BNF has interesting precedence rules - alternation (|) has lower precedence than concatenation, so a b | c d means (a b) | (c d), not a (b | c) d. We handle this with recursive descent parsing:

    ┌── parser.rs ──────────────────────────────────────────────────────────┐
    │                                                                       │
    │  pub fn parse_alt_expr(lexer: &mut Lexer) -> Result<Expr, DiagErr> {  │
    │      let concat = parse_concat_expr(lexer)?;                          │
    │                                                                       │
    │      let peek = lexer.peek()?;                                        │
    │      if peek.kind != TokenKind::Alternation {                         │
    │          return Ok(concat);                                           │
    │      }                                                                │
    │                                                                       │
    │                                                                       │
    │      while let Ok(token) = lexer.peek() {                             │
    │          if token.kind != TokenKind::Alternation {                    │
    │              break;                                                   │
    │          }                                                            │
    │                                                                       │
    │          lexer.next()?; // consume alternation token                  │
    │          let child = parse_concat_expr(lexer)?;                       │
    │          variants.push(child);                                        │
    │      }                                                                │
    │                                                                       │
    │      Ok(Expr::Alternation {                                           │
    │          loc: variants[0].get_loc(),                                  │
    │          variants,                                                    │
    │      })                                                               │
    │  }                                                                    │
    └───────────────────────────────────────────────────────────────────────┘

Repetition Parsing

BNF supports several repetition syntaxes: 3*5(item) means 3 to 5 repetitions, *(item) means zero or more, [item] means optional (0 or 1). Parsing these requires looking ahead to distinguish between different patterns:

Incremental Rule Definition

One neat feature is incremental alternatives using =/ . You can define a rule, then add more alternatives later:

    ┌─────────────────────────────────────┐
    │color = "red" / "green"              │
    │color =/ "blue"                      │
    │color =/ "yellow" / "purple"         │
    │                                     │
    │; Equivalent to:                     │
    │color = "red" / "green" / "blue"     │
    │     / "yellow" / "purple"           │
    └─────────────────────────────────────┘

Generation: From Rules to Random Text

The generation phase is where the magic happens. We recursively walk the parsed grammar, making random choices at each decision point.

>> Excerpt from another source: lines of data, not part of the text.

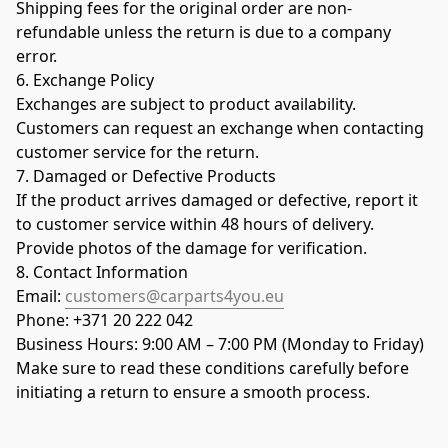
Shipping fees for the original order are non-
refundable unless the return is due to a company 
error.
6. Exchange Policy
Exchanges are subject to product availability.
Customers can request an exchange when contacting 
customer service for the return.
7. Damaged or Defective Products
If the product arrives damaged or defective, report it 
to customer service within 48 hours of delivery.
Provide photos of the damage for verification.
8. Contact Information
Email: 
customers@carparts4you.eu
Phone: +371 20 222 042
Business Hours: 9:00 AM – 7:00 PM (Monday to Friday)
Make sure to read these conditions carefully before 
initiating a return to ensure a smooth process.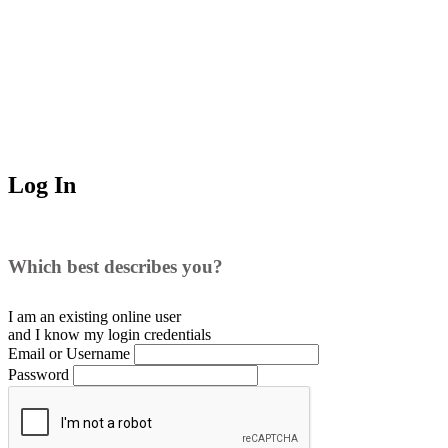
Log In
Which best describes you?
I am an existing
online user
and I
know
my login credentials
Email or Username
Password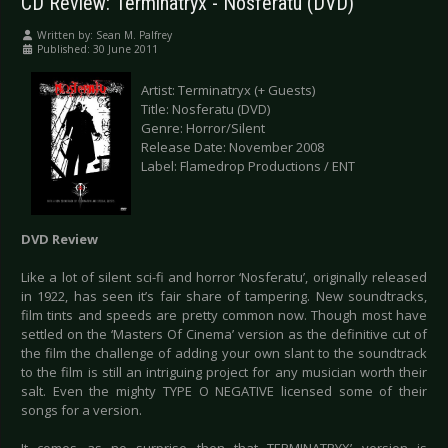
CD Review: Terminatryx - Nosferatu (DVD)
Written by:
Sean M. Palfrey
Published: 30 June 2011
Artist: Terminatryx (+ Guests)
Title: Nosferatu (DVD)
Genre: Horror/Silent
Release Date: November 2008
Label: Flamedrop Productions / ENT
DVD Review
Like a lot of silent sci-fi and horror ‘Nosferatu’, originally released
in 1922, has seen it’s fair share of tampering. New soundtracks,
film tints and speeds are pretty common now. Though most have
settled on the ‘Masters Of Cinema’ version as the definitive cut of
the film the challenge of adding your own slant to the soundtrack
to the film is still an intriguing project for any musician worth their
salt. Even the mighty TYPE O NEGATIVE licensed some of their
songs for a version.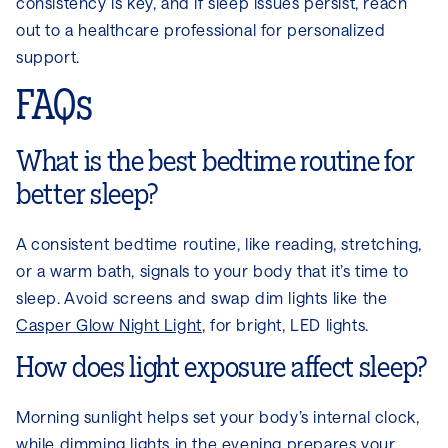
consistency is key, and if sleep issues persist, reach
out to a healthcare professional for personalized
support.
FAQs
What is the best bedtime routine for
better sleep?
A consistent bedtime routine, like reading, stretching,
or a warm bath, signals to your body that it’s time to
sleep. Avoid screens and swap dim lights like the
Casper Glow Night Light
, for bright, LED lights.
How does light exposure affect sleep?
Morning sunlight helps set your body’s internal clock,
while dimming lights in the evening prepares your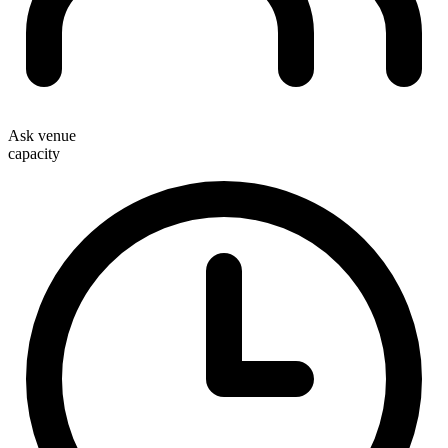
Ask venue
capacity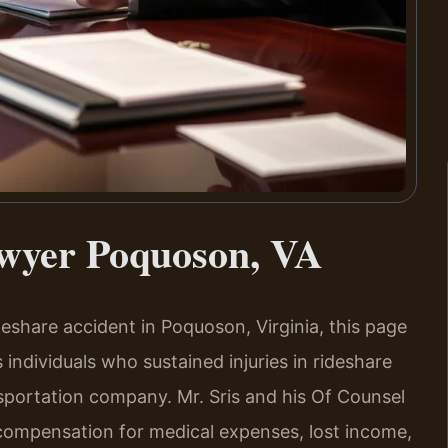
awyer Poquoson, VA
ideshare accident in Poquoson, Virginia, this page
 individuals who sustained injuries in rideshare
nsportation company. Mr. Sris and his Of Counsel
compensation for medical expenses, lost income,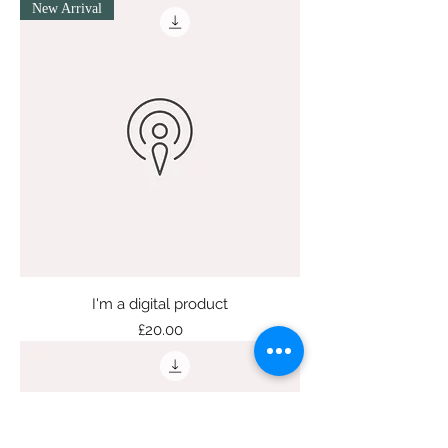
New Arrival
I'm a digital product
Price
£20.00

Let's trace through how this works for different expression types:

Symbols: Following References

When we encounter a symbol like username, we look up its rule definition and recursively generate from that. This creates the tree-like expansion that makes grammar generation work.

Alternations: Random Choice

For "com" / "org" / "net", we randomly pick one of the three options. Each choice is equally likely (though weighted choices could be an interesting extension).

Repetitions: Random Count

For 3*5(item), we first choose a random number between 3 and 5, then generate that many repetitions of item. The bounds checking ensures we don't generate invalid ranges.

Ranges: Random Character

For "a"..."z" or %x41-5A, we pick a random character within the specified range. This is perfect for generating letters, digits, or specific character sets.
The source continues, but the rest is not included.